The authors caveat in their report is stated:

The results refer to the economic gains in the long-term such that the US economy will have structurally adjusted to the shock associated with the abolition of the [Jones] act, i.e., the shipbuilding industry will have reached international productivity levels, water transportation services will have approached the price levels of non-Jones Act conform vessels, and the intra-US maritime trade will have been stimulated by lower freight levels.

As the numbers are very large, we contacted the authors to verify their assumptions and received their advice as follows:

The results presented in the simulation refer to the long-term, after all the effects are have taken place in the economy, with no time frame.

We didn’t assume any vessel sizes as we’re working with elasticities.

We applied a top-down rather than bottom up approach.

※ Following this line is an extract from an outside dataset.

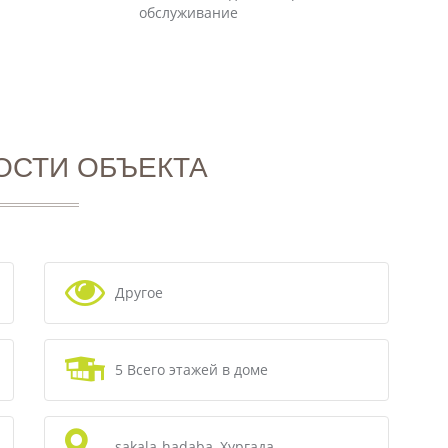
обслуживание
ОСТИ ОБЪЕКТА
Другое
5 Всего этажей в доме
sakala-hadaba, Хургада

Hence our projections include all vessels.

The projections include the inland waterways cargo volume and vessels.

No provision was made for the restrictions imposed by the domestic regulatory system and behind the border restrictions on foreign vessels operating in domestic trade.

As the inland waterways cargo volume is approximately 80% of the nation’s waterborne transportation and inland waterways vessels represent approximately 85% of all Jones Act eligible vessels (in terms of numbers of individual vessels), inclusion of this transportation mode substantially increases the potential impact of either scenario 1 and 2 on the national economy.

The inland waterways sector with push towboats and river barges is unique, highly competitive with multiple shipbuilding yards and transportation operators, fully enveloped by the domestic regulatory system, and unlikely to be displaced by foreign vessels even with a full elimination of all Jones Act cabotage.

The domestic shipbuilding industry would likely contract significantly before ever rebounding in the long-term.

Although a largely theoretical look at the impact of Jones Act cabotage on the national economy, it certainly provides insights into the potential magnitudes of these impacts.